--- Dataset Enclosed Below ---

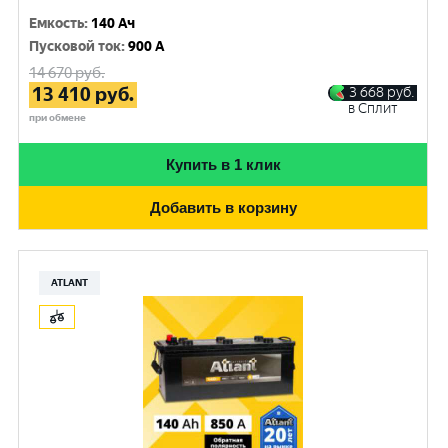
Емкость
:
140 Ач
Пусковой ток
:
900 A
14 670
руб.
13 410
руб.
3 668
руб.
в Сплит
при обмене
Купить в 1 клик
Добавить в корзину
ATLANT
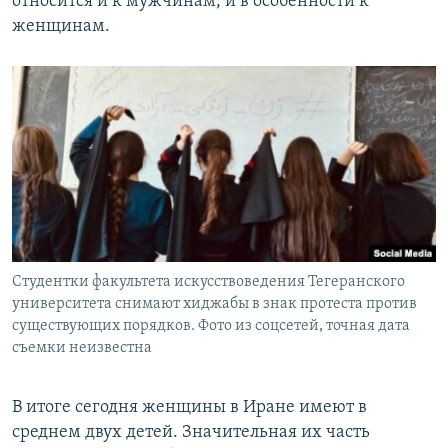
относится и к мужчинам, и в особенности к
женщинам.
Студентки факультета искусствоведения Тегеранского
университета снимают хиджабы в знак протеста против
существующих порядков. Фото из соцсетей, точная дата
съемки неизвестна
В итоге сегодня женщины в Иране имеют в
среднем двух детей. Значительная их часть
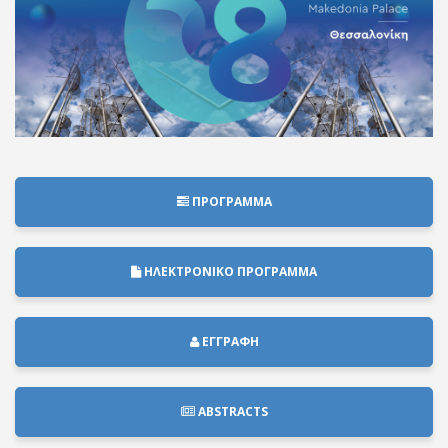
ΠΡΟΓΡΑΜΜΑ
ΗΛΕΚΤΡΟΝΙΚΟ ΠΡΟΓΡΑΜΜΑ
ΕΓΓΡΑΦΗ
ABSTRACTS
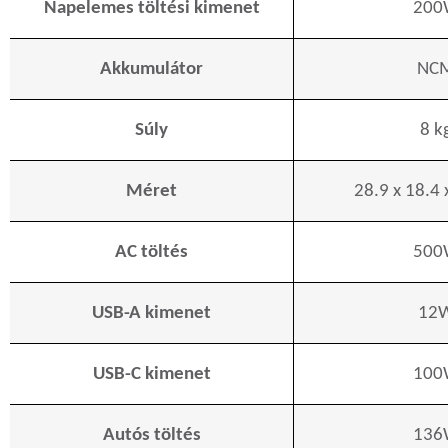
Napelemes töltési kimenet
200
Akkumulátor
NC
Súly
8 k
Méret
28.9 x 18.4 
AC töltés
500
USB-A kimenet
12
USB-C kimenet
100
Autós töltés
136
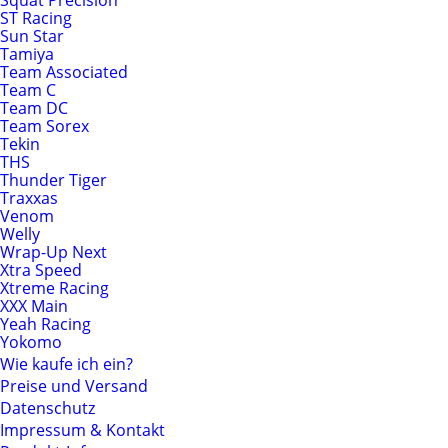
Squat Precision
ST Racing
Sun Star
Tamiya
Team Associated
Team C
Team DC
Team Sorex
Tekin
THS
Thunder Tiger
Traxxas
Venom
Welly
Wrap-Up Next
Xtra Speed
Xtreme Racing
XXX Main
Yeah Racing
Yokomo
Wie kaufe ich ein?
Preise und Versand
Datenschutz
Impressum & Kontakt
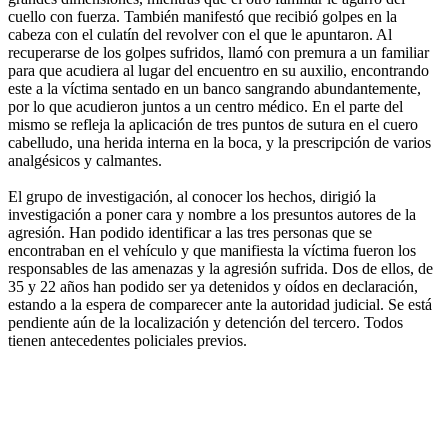
cuello con fuerza. También manifestó que recibió golpes en la
cabeza con el culatín del revolver con el que le apuntaron. Al
recuperarse de los golpes sufridos, llamó con premura a un familiar
para que acudiera al lugar del encuentro en su auxilio, encontrando
este a la víctima sentado en un banco sangrando abundantemente,
por lo que acudieron juntos a un centro médico. En el parte del
mismo se refleja la aplicación de tres puntos de sutura en el cuero
cabelludo, una herida interna en la boca, y la prescripción de varios
analgésicos y calmantes.
El grupo de investigación, al conocer los hechos, dirigió la
investigación a poner cara y nombre a los presuntos autores de la
agresión. Han podido identificar a las tres personas que se
encontraban en el vehículo y que manifiesta la víctima fueron los
responsables de las amenazas y la agresión sufrida. Dos de ellos, de
35 y 22 años han podido ser ya detenidos y oídos en declaración,
estando a la espera de comparecer ante la autoridad judicial. Se está
pendiente aún de la localización y detención del tercero. Todos
tienen antecedentes policiales previos.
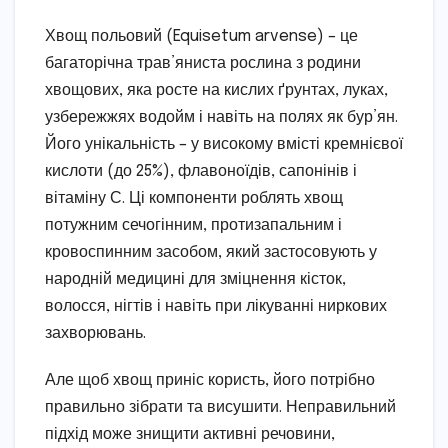
Хвощ польовий (Equisetum arvense) – це
багаторічна трав’яниста рослина з родини
хвощових, яка росте на кислих ґрунтах, луках,
узбережжях водойм і навіть на полях як бур’ян.
Його унікальність – у високому вмісті кремнієвої
кислоти (до 25%), флавоноїдів, сапонінів і
вітаміну С. Ці компоненти роблять хвощ
потужним сечогінним, протизапальним і
кровоспинним засобом, який застосовують у
народній медицині для зміцнення кісток,
волосся, нігтів і навіть при лікуванні ниркових
захворювань.
Але щоб хвощ приніс користь, його потрібно
правильно зібрати та висушити. Неправильний
підхід може знищити активні речовини,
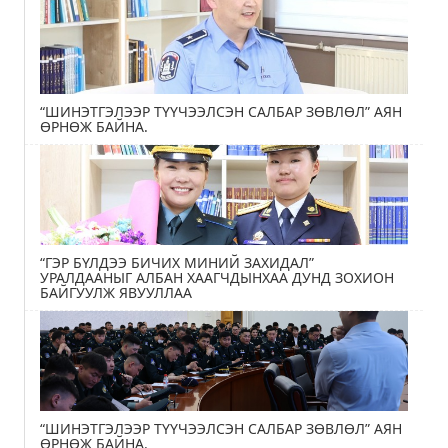
“ШИНЭТГЭЛЭЭР ТҮҮЧЭЭЛСЭН САЛБАР ЗӨВЛӨЛ” АЯН
ӨРНӨЖ БАЙНА.
“ГЭР БҮЛДЭЭ БИЧИХ МИНИЙ ЗАХИДАЛ”
УРАЛДААНЫГ АЛБАН ХААГЧДЫНХАА ДУНД ЗОХИОН
БАЙГУУЛЖ ЯВУУЛЛАА
“ШИНЭТГЭЛЭЭР ТҮҮЧЭЭЛСЭН САЛБАР ЗӨВЛӨЛ” АЯН
ӨРНӨЖ БАЙНА.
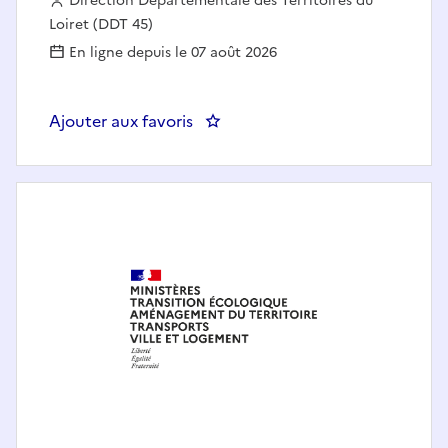
Employeur :
Direction Départementale des Territoires du
Loiret (DDT 45)
En ligne depuis le 07 août 2026
Ajouter aux favoris
: Assistant(e) de service urban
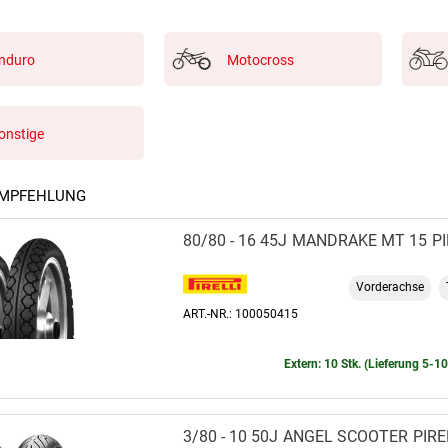
nduro
Motocross
onstige
EMPFEHLUNG
80/80 - 16 45J
MANDRAKE MT 15
PI
Vorderachse
ART.-NR.: 100050415
Extern: 10 Stk. (Lieferung 5-1
3/80 - 10 50J
ANGEL SCOOTER
PIRE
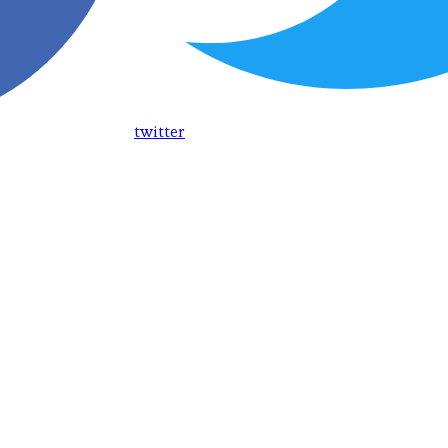
twitter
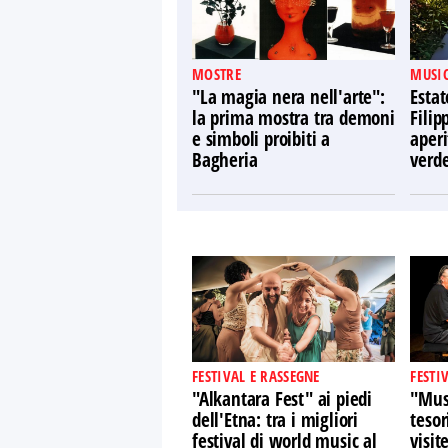
MOSTRE
MUSIC
"La magia nera nell'arte":
Estat
la prima mostra tra demoni
Filip
e simboli proibiti a
aperi
Bagheria
verd
FESTIVAL E RASSEGNE
FESTI
"Alkantara Fest" ai piedi
"Musi
dell'Etna: tra i migliori
tesor
festival di world music al
visit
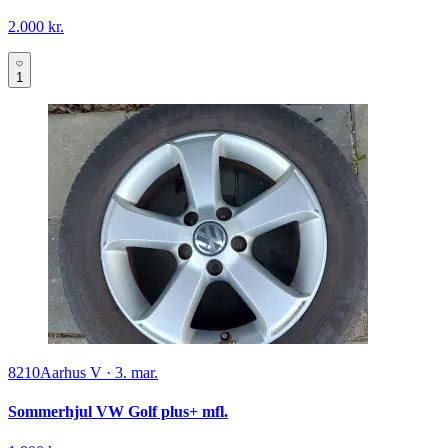
2.000 kr.
1
8210
Aarhus V
·
3. mar.
Sommerhjul VW Golf plus+ mfl.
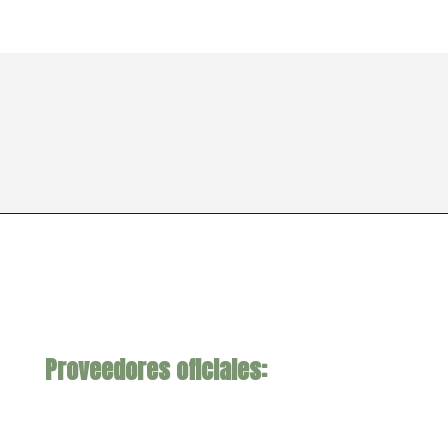
Proveedores oficiales:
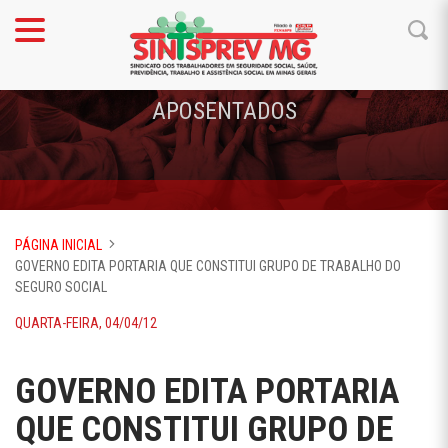
APOSENTADOS
PÁGINA INICIAL
GOVERNO EDITA PORTARIA QUE CONSTITUI GRUPO DE TRABALHO DO
SEGURO SOCIAL
QUARTA-FEIRA, 04/04/12
GOVERNO EDITA PORTARIA
QUE CONSTITUI GRUPO DE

--- End of Enclosed Dataset ---

## Problem details
Please restate the whole listing exactly, without any of its pictures.

## Task response
Емкость
:
140 Ач
Пусковой ток
:
900 A
14 670
руб.
13 410
руб.
3 668
руб.
в Сплит
при обмене
Купить в 1 клик
Добавить в корзину
ATLANT
относится и к мужчинам, и в особенности к
женщинам.
Студентки факультета искусствоведения Тегеранского
университета снимают хиджабы в знак протеста против
существующих порядков. Фото из соцсетей, точная дата
съемки неизвестна
В итоге сегодня женщины в Иране имеют в
среднем двух детей. Значительная их часть
ΠΡΟΓΡΑΜΜΑ
ΗΛΕΚΤΡΟΝΙΚΟ ΠΡΟΓΡΑΜΜΑ
ΕΓΓΡΑΦΗ
ABSTRACTS
Napelemes töltési kimenet
200
Akkumulátor
NC
Súly
8 k
Méret
28.9 x 18.4 
AC töltés
500
USB-A kimenet
12
USB-C kimenet
100
Autós töltés
136
Squat Precision
ST Racing
Sun Star
Tamiya
Team Associated
Team C
Team DC
Team Sorex
Tekin
THS
Thunder Tiger
Traxxas
Venom
Welly
Wrap-Up Next
Xtra Speed
Xtreme Racing
XXX Main
Yeah Racing
Yokomo
Wie kaufe ich ein?
Preise und Versand
Datenschutz
Impressum & Kontakt
cuello con fuerza. También manifestó que recibió golpes en la
cabeza con el culatín del revolver con el que le apuntaron. Al
recuperarse de los golpes sufridos, llamó con premura a un familiar
para que acudiera al lugar del encuentro en su auxilio, encontrando
este a la víctima sentado en un banco sangrando abundantemente,
por lo que acudieron juntos a un centro médico. En el parte del
mismo se refleja la aplicación de tres puntos de sutura en el cuero
cabelludo, una herida interna en la boca, y la prescripción de varios
analgésicos y calmantes.
El grupo de investigación, al conocer los hechos, dirigió la
investigación a poner cara y nombre a los presuntos autores de la
agresión. Han podido identificar a las tres personas que se
encontraban en el vehículo y que manifiesta la víctima fueron los
responsables de las amenazas y la agresión sufrida. Dos de ellos, de
35 y 22 años han podido ser ya detenidos y oídos en declaración,
estando a la espera de comparecer ante la autoridad judicial. Se está
pendiente aún de la localización y detención del tercero. Todos
tienen antecedentes policiales previos.
Хвощ польовий (Equisetum arvense) – це
багаторічна трав’яниста рослина з родини
хвощових, яка росте на кислих ґрунтах, луках,
узбережжях водойм і навіть на полях як бур’ян.
Його унікальність – у високому вмісті кремнієвої
кислоти (до 25%), флавоноїдів, сапонінів і
вітаміну С. Ці компоненти роблять хвощ
потужним сечогінним, протизапальним і
кровоспинним засобом, який застосовують у
народній медицині для зміцнення кісток,
волосся, нігтів і навіть при лікуванні ниркових
захворювань.
Але щоб хвощ приніс користь, його потрібно
правильно зібрати та висушити. Неправильний
підхід може знищити активні речовини,
“ШИНЭТГЭЛЭЭР ТҮҮЧЭЭЛСЭН САЛБАР ЗӨВЛӨЛ” АЯН
ӨРНӨЖ БАЙНА.
“ГЭР БҮЛДЭЭ БИЧИХ МИНИЙ ЗАХИДАЛ”
УРАЛДААНЫГ АЛБАН ХААГЧДЫНХАА ДУНД ЗОХИОН
БАЙГУУЛЖ ЯВУУЛЛАА
“ШИНЭТГЭЛЭЭР ТҮҮЧЭЭЛСЭН САЛБАР ЗӨВЛӨЛ” АЯН
ӨРНӨЖ БАЙНА.
Employeur :
Direction Départementale des Territoires du
Loiret (DDT 45)
En ligne depuis le 07 août 2026
Ajouter aux favoris
: Assistant(e) de service urban
nduro
Motocross
onstige
EMPFEHLUNG
80/80 - 16 45J
MANDRAKE MT 15
PI
Vorderachse
ART.-NR.: 100050415
Extern: 10 Stk. (Lieferung 5-1
3/80 - 10 50J
ANGEL SCOOTER
PIRE
twitter
MOSTRE
MUSIC
"La magia nera nell'arte":
Estat
la prima mostra tra demoni
Filip
e simboli proibiti a
aperi
Bagheria
verd
FESTIVAL E RASSEGNE
FESTI
"Alkantara Fest" ai piedi
"Musi
dell'Etna: tra i migliori
tesor
festival di world music al
visit
2.000 kr.
1
8210
Aarhus V
·
3. mar.
Sommerhjul VW Golf plus+ mfl.
Proveedores oficiales:
APOSENTADOS
PÁGINA INICIAL
GOVERNO EDITA PORTARIA QUE CONSTITUI GRUPO DE TRABALHO DO
SEGURO SOCIAL
QUARTA-FEIRA, 04/04/12
GOVERNO EDITA PORTARIA
QUE CONSTITUI GRUPO DE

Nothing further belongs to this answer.